## WHAT YOU ARE ASKED TO DO
All of the data that follows is to be written out exactly, with images excluded.

## GIVEN DATA
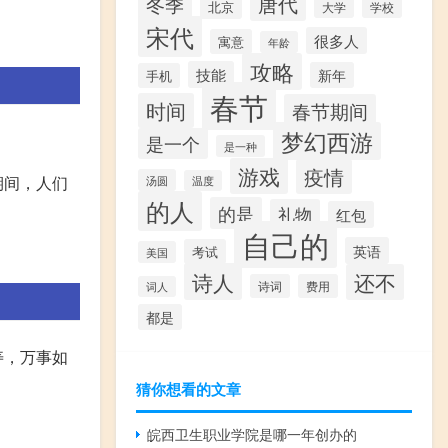
唐代
冬季
北京
大学
学校
宋代
很多人
寓意
年龄
攻略
技能
新年
手机
春节
时间
春节期间
梦幻西游
是一个
是一种
游戏
疫情
期间，人们
汤圆
温度
的人
的是
礼物
红包
自己的
英语
考试
美国
诗人
还不
诗词
费用
词人
都是
寿，万事如
猜你想看的文章
皖西卫生职业学院是哪一年创办的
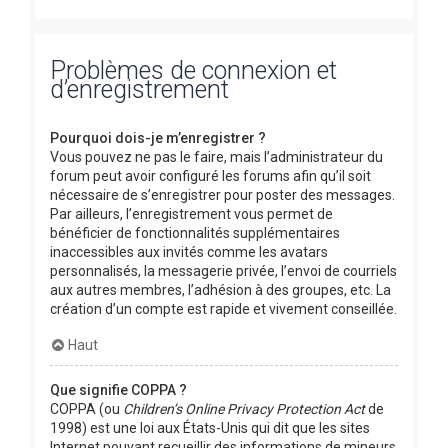
Problèmes de connexion et
d’enregistrement
Pourquoi dois-je m’enregistrer ?
Vous pouvez ne pas le faire, mais l’administrateur du
forum peut avoir configuré les forums afin qu’il soit
nécessaire de s’enregistrer pour poster des messages.
Par ailleurs, l’enregistrement vous permet de
bénéficier de fonctionnalités supplémentaires
inaccessibles aux invités comme les avatars
personnalisés, la messagerie privée, l’envoi de courriels
aux autres membres, l’adhésion à des groupes, etc. La
création d’un compte est rapide et vivement conseillée.
Haut
Que signifie COPPA ?
COPPA (ou
Children’s Online Privacy Protection Act
de
1998) est une loi aux États-Unis qui dit que les sites
Internet pouvant recueillir des informations de mineurs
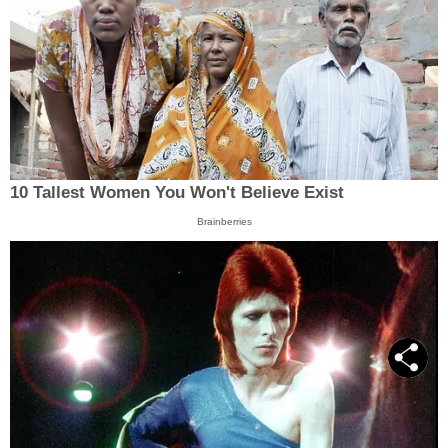
10 Tallest Women You Won't Believe Exist
Brainberries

## TASK OUTPUT
唐代
冬季
北京
大学
学校
宋代
很多人
寓意
年龄
攻略
技能
新年
手机
春节
时间
春节期间
梦幻西游
是一个
是一种
游戏
疫情
期间，人们
汤圆
温度
的人
的是
礼物
红包
自己的
英语
考试
美国
诗人
还不
诗词
费用
词人
都是
寿，万事如
猜你想看的文章
皖西卫生职业学院是哪一年创办的
Problèmes de connexion et
d’enregistrement
Pourquoi dois-je m’enregistrer ?
Vous pouvez ne pas le faire, mais l’administrateur du
forum peut avoir configuré les forums afin qu’il soit
nécessaire de s’enregistrer pour poster des messages.
Par ailleurs, l’enregistrement vous permet de
bénéficier de fonctionnalités supplémentaires
inaccessibles aux invités comme les avatars
personnalisés, la messagerie privée, l’envoi de courriels
aux autres membres, l’adhésion à des groupes, etc. La
création d’un compte est rapide et vivement conseillée.
Haut
Que signifie COPPA ?
COPPA (ou
Children’s Online Privacy Protection Act
de
1998) est une loi aux États-Unis qui dit que les sites
Internet pouvant recueillir des informations de mineurs
10 Tallest Women You Won't Believe Exist
Brainberries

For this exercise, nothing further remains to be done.